Monday, July 2, 2018

Solo Is Most Wanted

Hmm. Once again, I'm praising a Solo book over Solo the film. I mean, I liked Last Shot possibly more than the movie and I definitely like Rae Carson's Most Wanted more than either the movie or the other book. In fact, I feel like this story might even have gone better as the topic for the movie than the actual movie's plot.

When I talked about Solo, I mentioned appreciating that quick view of Corellia that we got, that little glimpse that let us see people living under the Empire and under everything that happened under the Empire. Specifically, too, young people growing up under those conditions. Most Wanted takes place at a sort of undefined amount of time before the movie--before Han and Qi'ra became friends.

So we're seeing these two characters as barely more than children, just two young people trying to make it in the world by being part of this gang just to have barely enough to life off of. And in seeing characters in their worst setting, you see the best of their characters. You see Han's ingenuity and quick-thinking and you see Qi'ra's steadiness and bright mind. I didn't like Qi'ra in the movie, but I liked her in this book. In the movie, we mainly see her as essentially a kept woman, someone who's given up her freedom in order to have a position; that's sad but also not exactly the type of character I'm interested in watching. In here, you see her before all that. You see her as a person tired of living in dirt all her life, a person obviously capable of so much more but incapable of getting there; it's easier to be happy about her successes in this setting.

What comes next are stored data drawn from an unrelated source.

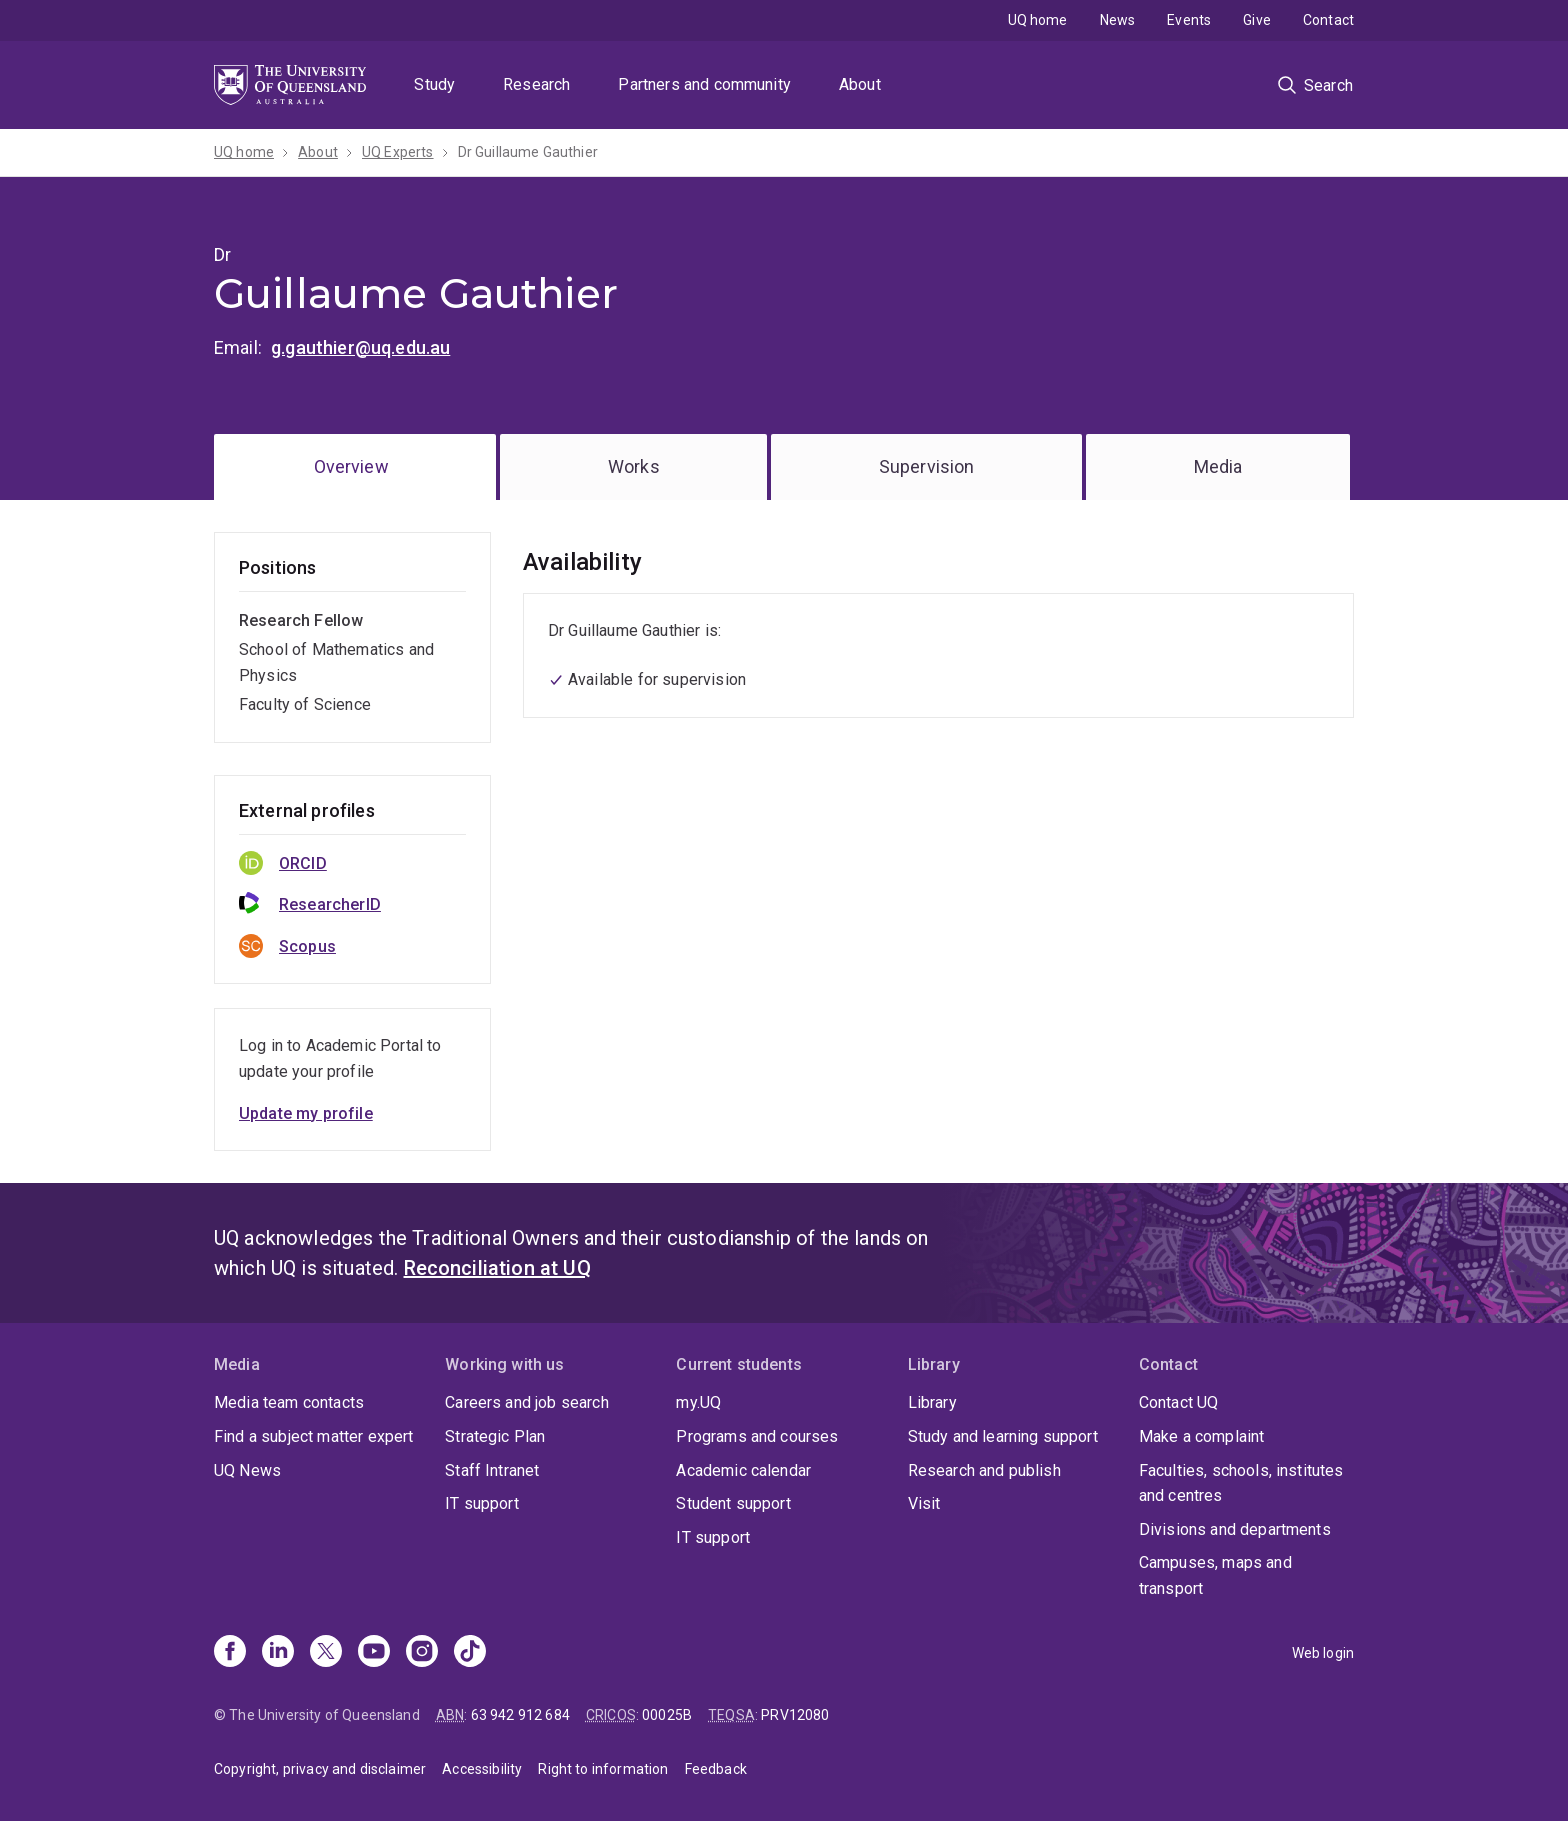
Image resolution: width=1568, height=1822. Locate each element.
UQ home (1038, 20)
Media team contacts (289, 1402)
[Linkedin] (278, 1653)
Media (1218, 466)
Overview (351, 466)
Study (434, 84)
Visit (924, 1503)
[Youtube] (374, 1653)
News (1118, 20)
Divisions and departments (1235, 1529)
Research (536, 84)
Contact (1328, 20)
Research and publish (984, 1470)
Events (1189, 20)
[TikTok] (470, 1653)
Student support (733, 1503)
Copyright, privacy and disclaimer (320, 1769)
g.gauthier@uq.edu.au (360, 347)
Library (932, 1402)
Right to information (603, 1769)
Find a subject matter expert (313, 1436)
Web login (1323, 1653)
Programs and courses (757, 1436)
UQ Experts (398, 152)
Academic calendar (743, 1470)
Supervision (927, 466)
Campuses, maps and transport (1215, 1575)
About (860, 84)
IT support (482, 1503)
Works (634, 466)
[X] (326, 1653)
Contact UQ (1179, 1402)
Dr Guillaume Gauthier (528, 152)
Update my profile (306, 1113)
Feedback (716, 1769)
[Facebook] (230, 1653)
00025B (667, 1715)
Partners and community (704, 84)
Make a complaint (1202, 1436)
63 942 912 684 (520, 1715)
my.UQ (698, 1402)
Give (1257, 20)
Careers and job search (527, 1402)
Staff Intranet (492, 1470)
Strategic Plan (495, 1436)
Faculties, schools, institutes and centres (1241, 1483)
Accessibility (482, 1769)
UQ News (247, 1470)
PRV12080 (795, 1715)
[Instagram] (422, 1653)
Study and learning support (1003, 1436)
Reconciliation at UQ (497, 1268)
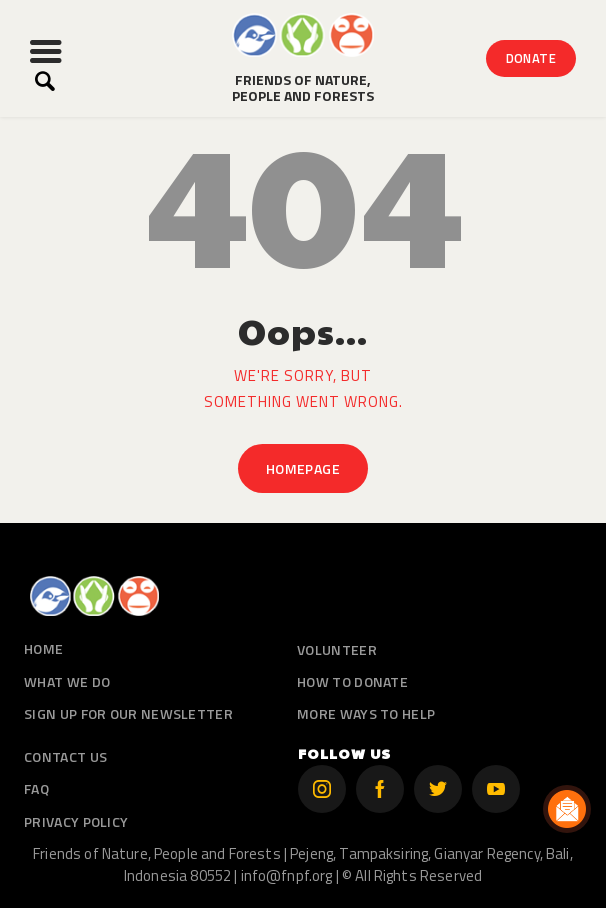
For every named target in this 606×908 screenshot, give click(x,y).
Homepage (303, 468)
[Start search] (44, 81)
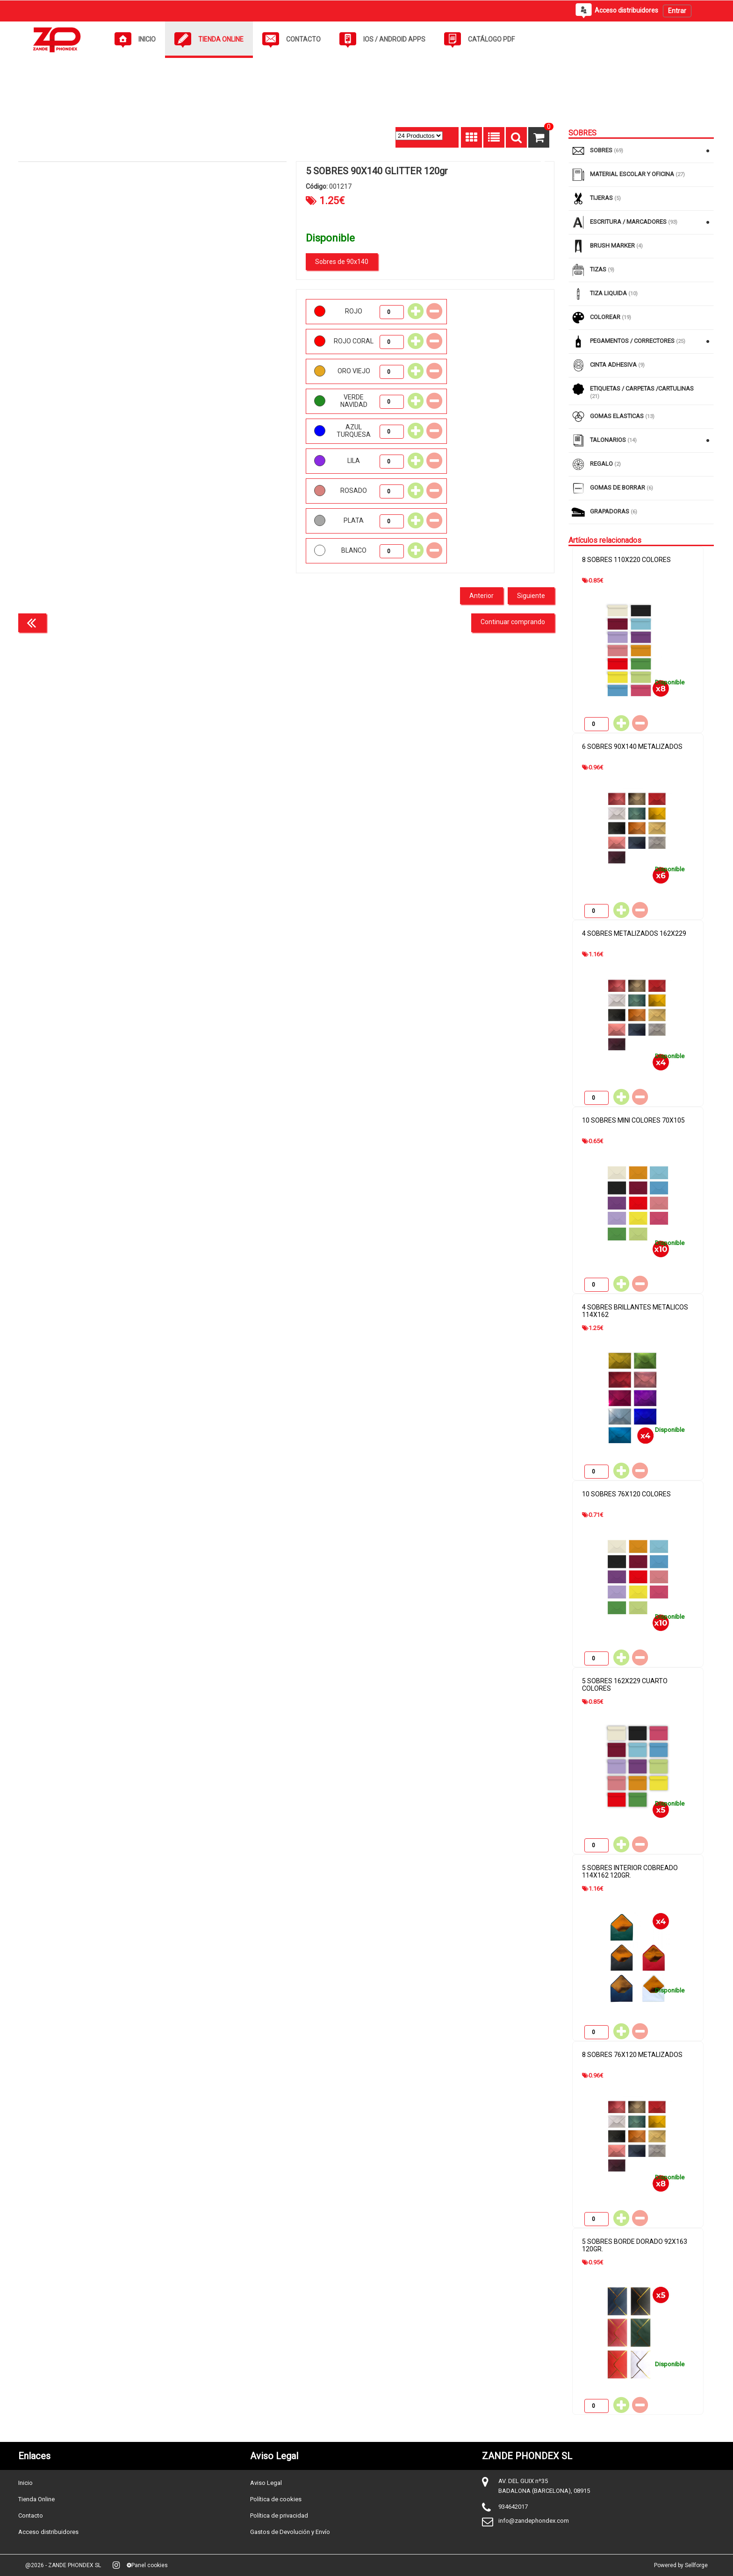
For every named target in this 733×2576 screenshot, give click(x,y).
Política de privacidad (279, 2515)
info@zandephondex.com (533, 2520)
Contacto (30, 2515)
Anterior (481, 595)
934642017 (513, 2506)
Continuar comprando (513, 622)
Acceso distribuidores (48, 2531)
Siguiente (531, 595)
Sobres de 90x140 (341, 261)
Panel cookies (147, 2565)
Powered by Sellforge (681, 2565)
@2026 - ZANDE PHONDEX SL (63, 2565)
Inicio (25, 2482)
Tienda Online (36, 2499)
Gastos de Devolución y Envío (290, 2531)
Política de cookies (276, 2499)
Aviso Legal (266, 2482)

And, well, this story kind of makes more sense than the movie did. The movie had all of these random, forced moments. This story mainly just flows, while still addressing certain things--like giving a reason for Han to avoid "causes." Or maybe I just liked this book because the characters did lots of walking (and running) and there were lots of descriptions of places and of food (or the lack of it). Nice and straightforward and real world.